The birth-control sponge. A small, foamy sponge that is inserted into the vagina before intercourse, it prevents the sperm from reaching the egg and is also formulated with spermicide that helps to stop sperm from moving. The sponge has many benefits (such as the fact that it is nonhormonal), but it can also be problematic: Some women report that it makes sex uncomfortable or dry. It can also be difficult for some women to insert or remove, and improper placement of the sponge can lead to unwanted pregnancy.
The birth-control shot. A hormonal injection that prevents pregnancy for up to three months, the birth-control shot offers women a no-hassle way to prevent pregnancy without having to worry about taking a pill or carrying a sponge or diaphragm; but it can also have unpleasant hormonal side effects, such as weight gain, changes in menstruation, and loss of sex drive.
The diaphragm.

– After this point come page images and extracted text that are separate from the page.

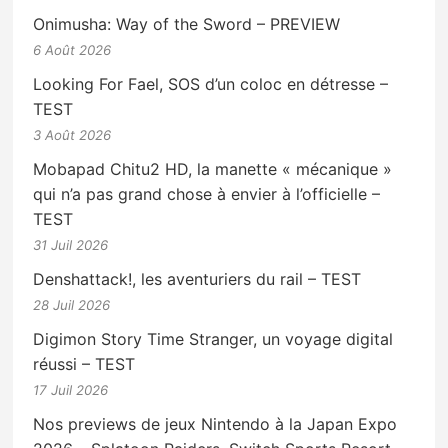
Onimusha: Way of the Sword – PREVIEW
6 Août 2026
Looking For Fael, SOS d’un coloc en détresse –
TEST
3 Août 2026
Mobapad Chitu2 HD, la manette « mécanique »
qui n’a pas grand chose à envier à l’officielle –
TEST
31 Juil 2026
Denshattack!, les aventuriers du rail – TEST
28 Juil 2026
Digimon Story Time Stranger, un voyage digital
réussi – TEST
17 Juil 2026
Nos previews de jeux Nintendo à la Japan Expo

A barrier-method option, the diaphragm is a small cup that is inserted into the vagina before sex and fits over the cervix. It works by preventing sperm from reaching the uterus, and many women also use spermicide in conjunction with the diaphragm to prevent sperm motility. The diaphragm is comfortable when inserted correctly, and it is a hormone-free method, so it does not have side effects associated with hormonal contraceptives. However, it can be difficult to insert in the correct way, and it can also become dislodged during intercourse.
There are many other forms of birth control, including methods for men. Condoms are a reliable and simple way to help prevent pregnancy; however, as with all the methods listed above, there is some risk of failure. Men can also undergo vasectomy, which is considered a permanent form of birth control (and is quite effective after all remaining sperm is absorbed or ejaculated and a sample sperm count is shown to be zero). However, the only way to completely prevent pregnancy is abstinence. You can also consider other methods of sexual intimacy that do not come with the risk of pregnancy, such as manual stimulation and oral sex. But, remember, you should still use protection, as sexually transmitted infections or diseases (STIs/STDs) can be transmitted during oral sex.
Talk to your doctor about which method of contraception is best for you, and familiarize yourself with emergency contraception so you know where to turn if you have a mishap. And always, always practice safer sex.